# Sum and Difference Rules

## Related Calculator: Online Derivative Calculator with Steps

**The Sum Rule**. If `f` and `g` are both differentiable then `(f(x)+g(x))'=(f(x))'+(g(x))'`.

Proof. By definition `(f(x)+g(x))'=lim_(h->0)((f(x+h)+g(x+h))-(f(x)+g(x)))/h=`

`=lim_(h->0)((f(x+h)-f(x))/h+(g(x+h)-g(x))/h)=`

`=lim_(h->0)(f(x+h)-f(x))/h+lim_(h->0)(g(x+h)-g(x))/h=`

`=f'(x)+g'(x)`.

In general, sum rule can be extended to the sum of any number of functions.

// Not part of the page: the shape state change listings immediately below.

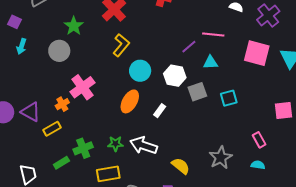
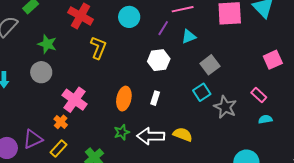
cyan circle: (140, 71) -> (129, 17), moved
gray square: (197, 92) -> (210, 65), moved
cyan square: (229, 98) -> (202, 92), moved
purple triangle: (31, 112) -> (33, 139), turned -35
green star: (115, 144) -> (122, 132), moved
gray star: (221, 158) -> (225, 107), moved
yellow semicircle: (181, 166) -> (183, 134), moved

Indeed, `(f+g+h)'=(f+(g+h))'=f'+(g+h)'=f'+g'+h'`.

By writing `f-g` as `f+(-1)g` and applying sum rule and constant multiple rule, we get the following formula:

**The Difference Rule**. If `f` and `g` are both differentiable then `(f(x)-g(x))'=(f(x))'-(g(x))'`

Using combinations of derivative of power function, constant multiple, sum and difference rules, we can find derivative of any polynomial.

**Example 1**. Differentiate `f(x)=2x^6-3x^5+7x^3-2x^2+5`

`f'(x)=(2x^6-3x^5+7x^3-2x^2+5)'=(2x^6)'-(3x^5)'+(7x^3)'-(2x^2)'+(5)'=`

`=2(x^6)'-3(x^5)'+7(x^3)'-2(x^2)'+0=2*6x^(6-1)-3*5x^(5-1)+7*3x^(3-1)-2*2x^(2-1)=`

`=12x^5-15x^4+21x^2-4x`.

**Example 2**. Find the points where `f(x)=x^3-12x+23` has horizontal tangent lines.

Horizontal tangent lines are lines with slope 0, this will happen when derivative is zero.

`f'(x)=(x^3-12x+23)'=(x^3)'-(12x)'+(23)'=(x^3)'-12(x)'+0=`

`=3x^(3-1)-12*1x^(1-1)=3x^2-12` .

`f'(x)=0` when `3x^2-12=0` or `x=+-2` .

So, points where tangent lines are horizontal are `x=2` and ` x=-2`.

**Example 3**. The equation of motion of the particle is `s(t)=3s^4-5s^3+s` where `s` is measured in meters and `t` is seconds. Find velocity of particle after 1 second.

Velocity of particle is derivative of displacement.

`s'(t)=(3s^4-5s^3+s)'=(3s^4)-(5s^3)'+(s)'=3(s^4)'-5(s^3)'+(s)'=`

`=3*4s^(4-1)-5*3s^(3-1)+1*s^(1-1)=12s^3-15s^2+1`.

Thus, `s'(1)=12*1^3-15*1^2+1=-2`. Therefore velocity after 1 seconds is `-2 m/s`.